View Full Version : Wedding Gift Etiquette
ker4sureca
Jul 4, 2011, 07:58 AM
I'm a college student (working with a budget) that lives in Florida. A friend of mine is getting married in Illinois. I'm wondering if the cost of traveling to Illinois should have any effect on how much I should spend on her wedding gift. Is it rude to spend a little less considering we're paying for plane tickets too? What is acceptable?
tickle
Jul 4, 2011, 10:37 AM
Your plane tickets will be a hefty price but how much did you intend to spend on a wedding gift ? Should you not opt out on the trip and just send a nice gift; promise to see them when you can.
Tick
JudyKayTee
Jul 5, 2011, 08:24 AM
Gifts are gifts, given from the heart, not out of duty. I think you give what you can afford.

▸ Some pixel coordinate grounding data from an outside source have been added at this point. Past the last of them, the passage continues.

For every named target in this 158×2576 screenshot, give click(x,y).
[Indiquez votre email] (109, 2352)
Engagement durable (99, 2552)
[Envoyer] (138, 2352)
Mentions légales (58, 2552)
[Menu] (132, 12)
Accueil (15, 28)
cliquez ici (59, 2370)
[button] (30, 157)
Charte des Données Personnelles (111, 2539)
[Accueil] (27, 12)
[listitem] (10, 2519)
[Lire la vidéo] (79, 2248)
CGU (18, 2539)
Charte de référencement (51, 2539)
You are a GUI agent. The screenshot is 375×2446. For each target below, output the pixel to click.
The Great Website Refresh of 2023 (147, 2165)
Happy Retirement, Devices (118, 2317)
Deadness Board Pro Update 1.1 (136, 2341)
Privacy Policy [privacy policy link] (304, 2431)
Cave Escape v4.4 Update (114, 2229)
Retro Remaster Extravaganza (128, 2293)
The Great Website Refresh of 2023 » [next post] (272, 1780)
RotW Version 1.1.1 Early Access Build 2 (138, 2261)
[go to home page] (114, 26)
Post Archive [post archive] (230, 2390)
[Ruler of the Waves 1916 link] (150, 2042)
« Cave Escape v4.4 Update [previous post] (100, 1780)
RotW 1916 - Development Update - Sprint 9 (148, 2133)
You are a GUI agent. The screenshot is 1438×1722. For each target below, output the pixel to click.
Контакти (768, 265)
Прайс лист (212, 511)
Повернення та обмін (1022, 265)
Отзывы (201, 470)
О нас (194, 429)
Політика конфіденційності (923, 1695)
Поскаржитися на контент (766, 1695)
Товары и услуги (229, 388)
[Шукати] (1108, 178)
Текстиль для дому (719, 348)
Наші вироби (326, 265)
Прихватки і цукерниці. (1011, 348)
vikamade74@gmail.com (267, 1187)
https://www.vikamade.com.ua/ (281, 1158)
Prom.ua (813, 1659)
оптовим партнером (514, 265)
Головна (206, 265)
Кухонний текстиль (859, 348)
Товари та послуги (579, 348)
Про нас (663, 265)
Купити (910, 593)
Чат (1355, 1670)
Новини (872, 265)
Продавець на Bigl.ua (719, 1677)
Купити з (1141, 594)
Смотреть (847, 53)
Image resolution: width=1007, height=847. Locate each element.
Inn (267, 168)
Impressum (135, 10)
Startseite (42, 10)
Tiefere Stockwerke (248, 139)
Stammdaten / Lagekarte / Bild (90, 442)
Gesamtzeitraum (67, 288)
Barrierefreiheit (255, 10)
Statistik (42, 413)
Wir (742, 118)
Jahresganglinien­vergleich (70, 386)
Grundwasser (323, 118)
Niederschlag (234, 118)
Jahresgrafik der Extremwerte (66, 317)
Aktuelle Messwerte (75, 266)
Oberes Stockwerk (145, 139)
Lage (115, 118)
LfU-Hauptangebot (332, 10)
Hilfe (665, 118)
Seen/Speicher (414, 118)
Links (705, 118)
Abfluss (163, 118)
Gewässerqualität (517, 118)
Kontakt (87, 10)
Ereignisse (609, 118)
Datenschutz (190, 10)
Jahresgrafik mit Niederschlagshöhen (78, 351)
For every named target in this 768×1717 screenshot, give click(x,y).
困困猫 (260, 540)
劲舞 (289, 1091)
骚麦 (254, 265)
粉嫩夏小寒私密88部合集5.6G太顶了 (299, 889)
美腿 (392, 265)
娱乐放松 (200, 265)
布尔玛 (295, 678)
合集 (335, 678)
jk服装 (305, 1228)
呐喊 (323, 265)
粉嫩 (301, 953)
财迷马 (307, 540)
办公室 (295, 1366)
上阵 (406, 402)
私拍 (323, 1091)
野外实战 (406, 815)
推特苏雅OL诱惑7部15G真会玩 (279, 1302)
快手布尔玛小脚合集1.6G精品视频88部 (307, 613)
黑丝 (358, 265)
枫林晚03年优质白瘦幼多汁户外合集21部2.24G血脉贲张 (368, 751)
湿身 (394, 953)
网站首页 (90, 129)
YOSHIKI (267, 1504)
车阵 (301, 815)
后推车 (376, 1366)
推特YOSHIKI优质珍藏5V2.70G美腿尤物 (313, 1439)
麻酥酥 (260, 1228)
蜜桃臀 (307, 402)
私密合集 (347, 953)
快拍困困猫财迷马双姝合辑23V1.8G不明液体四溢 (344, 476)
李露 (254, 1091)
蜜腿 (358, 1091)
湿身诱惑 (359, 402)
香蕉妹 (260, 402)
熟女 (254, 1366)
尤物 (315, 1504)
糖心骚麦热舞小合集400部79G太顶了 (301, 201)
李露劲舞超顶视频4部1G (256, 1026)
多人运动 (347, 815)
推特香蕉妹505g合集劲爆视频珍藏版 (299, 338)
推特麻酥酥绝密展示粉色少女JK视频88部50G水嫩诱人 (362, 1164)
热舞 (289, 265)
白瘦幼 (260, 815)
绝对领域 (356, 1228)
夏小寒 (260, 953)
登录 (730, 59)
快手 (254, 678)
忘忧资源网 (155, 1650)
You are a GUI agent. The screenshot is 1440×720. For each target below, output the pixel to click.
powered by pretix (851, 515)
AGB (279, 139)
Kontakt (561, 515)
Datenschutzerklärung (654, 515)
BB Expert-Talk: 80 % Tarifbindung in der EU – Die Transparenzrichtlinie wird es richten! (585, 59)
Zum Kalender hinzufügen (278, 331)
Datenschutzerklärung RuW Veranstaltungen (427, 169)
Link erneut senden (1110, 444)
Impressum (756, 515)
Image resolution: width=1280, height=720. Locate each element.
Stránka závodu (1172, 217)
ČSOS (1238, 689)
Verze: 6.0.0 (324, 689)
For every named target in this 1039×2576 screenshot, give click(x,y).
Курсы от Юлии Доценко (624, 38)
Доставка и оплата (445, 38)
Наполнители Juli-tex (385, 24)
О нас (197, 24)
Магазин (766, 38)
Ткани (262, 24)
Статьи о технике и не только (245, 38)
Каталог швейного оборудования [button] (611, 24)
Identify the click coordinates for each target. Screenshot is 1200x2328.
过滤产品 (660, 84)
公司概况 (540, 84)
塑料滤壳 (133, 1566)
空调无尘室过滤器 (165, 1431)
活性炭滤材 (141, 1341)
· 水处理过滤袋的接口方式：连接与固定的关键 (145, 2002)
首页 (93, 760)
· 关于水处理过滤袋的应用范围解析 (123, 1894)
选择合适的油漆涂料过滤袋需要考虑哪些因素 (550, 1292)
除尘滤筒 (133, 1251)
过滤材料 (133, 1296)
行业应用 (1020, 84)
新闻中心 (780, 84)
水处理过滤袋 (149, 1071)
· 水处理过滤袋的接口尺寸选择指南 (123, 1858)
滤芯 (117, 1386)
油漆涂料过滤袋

That might be $X if you don't go and $X minus the plane tickets if you do go.
I don't think you owe an explanation and a friend would understand.
Synnen
Jul 5, 2011, 08:37 AM
Gifts are just that--gifts.
There are several inexpensive options for truly memorable gifts when you are already spending a lot on plane tickets.
You spend what you can afford, and whether you have plane tickets only affects the amount you can afford. You owe no explanation to the wedding couple.
Personally, I go for something personal but inexpensive (and easy to transport!) when I am travelling to a wedding. One of my favorite gifts is to get a wedding momento--like a First Christmas Together Christmas ornament, or a something embroidered with their wedding date and names---something personalized but not expensive.
Of course, hand making gifts is also another option, and can be given with love.
southamerica
Jul 5, 2011, 09:09 AM
I agree that you should give what you can afford. Even if you can only afford something small. As long as it is given from your heart and with love, the bride and groom will love it.
I doubt they'd be opening presents with a calculator out, tallying up how much each guest spent on them.